Reality and fantasy
Beauty of the garden inspires artist to paint
Several years ago, artist Yu Hong came across an abandoned garden in a Beijing suburb. She walked through it and saw many nearly complete concrete pavilions built in traditional Chinese style and lotus blooming in a pool.
“It was a sunny day, and the blue sky and white clouds were reflected in the water. The flourishing lotus formed a sharp contrast with the pavilions that were in bad shape. The scene looked so beautiful,” recalls the 50-year-old painter, who is also a professor at the Central Academy of Fine Arts.
The beauty of the garden inspired Yu to paint A Garden of Dreams last year, an oil work on canvas in which she reproduced the scene in the garden: blue sky, a pavilion, the pool and the lotus bloom. And she juxtaposed with the scene incidents and stories from the past and present, East and West, including plane crashes, explosions, child refugees and ancient Chinese fables, through which viewers can feel a mixture of reality and fantasy.
The huge painting, almost 10 meters in width, is now the centerpiece of her exhibition of the same title.
The display at CAFA’s Art Museum includes 19 oil paintings and three glass sculptures.
The title, A Garden of Dreams, or Youyuan Jingmeng in Chinese, is borrowed from the Chinese Kunqu Opera classic The Peony Pavilion, or Mudan Ting, which is based on the work of Ming Dynasty (1368-1644) playwright Tang Xianzu.
The original play is based on a romantic encounter between an official’s daughter, Du Liniang, and a young scholar, Liu Mengmei.
But what Yu communicates through her painting is unrelated to the plot.
She says the phrase “youyuan jingmeng (walking in the garden and having an interrupted dream)” is to show that when one takes a stroll, one is bound to encounter unexpected, surprising things.
In the painting, she portrays the wellknown Chinese fable “mangren moxiang”, or blind people touching an elephant.
The story is about how a group of blind people try to visualize what an elephant looks like by touching it and how they have arguments about their conclusions as their perceptions differ.
Her portrayal satirizes those who believe that they can see the whole issue in a given situation when they are aware only about a part of the issue.
Yu reinterprets the fable in a modern context, saying: “Everybody believes they are smart enough to get the whole idea. However, we really know very little about what is going on, and it is likely that we often misjudge the situation.”
In her work, she also alludes to the global refugee crisis by painting babies placed in basins in grass, and among them is a refugee child lying on his back on a beach. This is a reference to the death of Turkish refugee child Alan Kurdi, who was found on a Turkish beach last September, which brought the Syrian refugee crisis to the attention of the world.
Speaking about her work, Yu, who graduated from CAFA, says: “Living in today’s world means we usually know what is happening far away through the media.

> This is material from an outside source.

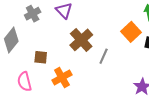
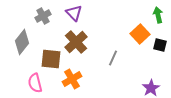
brown cross: (81, 40) -> (76, 42), moved
brown square: (41, 57) -> (51, 59), size x1.5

The events may not seem directly relevant to us but they affect everyone. I hope to be able to portray this.”
Since the 1990s Yu has been focusing on the mental wellbeing of young artists.
“I’ve discovered a lot of heartbreak among this group. Being sensitive, fragile, helpless and honest, they want respect and love but they are often misunderstood. These feelings become the subjects ofmy creations,” she says.
In the painting Shouzhu Daitu (Waiting for gain without pain), a youngwoman squats on the top of a cluster of traffic lights that are facing in different directions, showing how people get lost in the pursuit of gain.
But Yu softens the scene with a poetic touch: She adds several willow twigs that stroke the woman’s body.
In her other paintings, she portrays girls who strike gymnastic poses against backgrounds like sheer cliffs. Through this, she tries to show the tension and feelings of crisis that these characters face.
Zhan Jianjun, an oil painter and Yu’s mentor when she was a student at CAFA, says her work reveals her keen, delicate observations and deep concerns for society, even as her skilled, expressive brushwork delights fans.
Yu says that both the optimistic and pessimistic sides of society are reflected in her work. “The core of creation can’t be taught. It is something one is born with or learns from life.
“The world has changed fast. But if one is detached from the changes your work lacks depth,” she says.
Artist Yu Hong’s (above) ongoing exhibition at the Art Museum of the Central Academy of Fine Arts includes the show’s centerpiece, AGardenofDreams (top), paintings that portray girls who strike gymnastic poses against backgrounds of sheer cliffs, and a glass sculpture.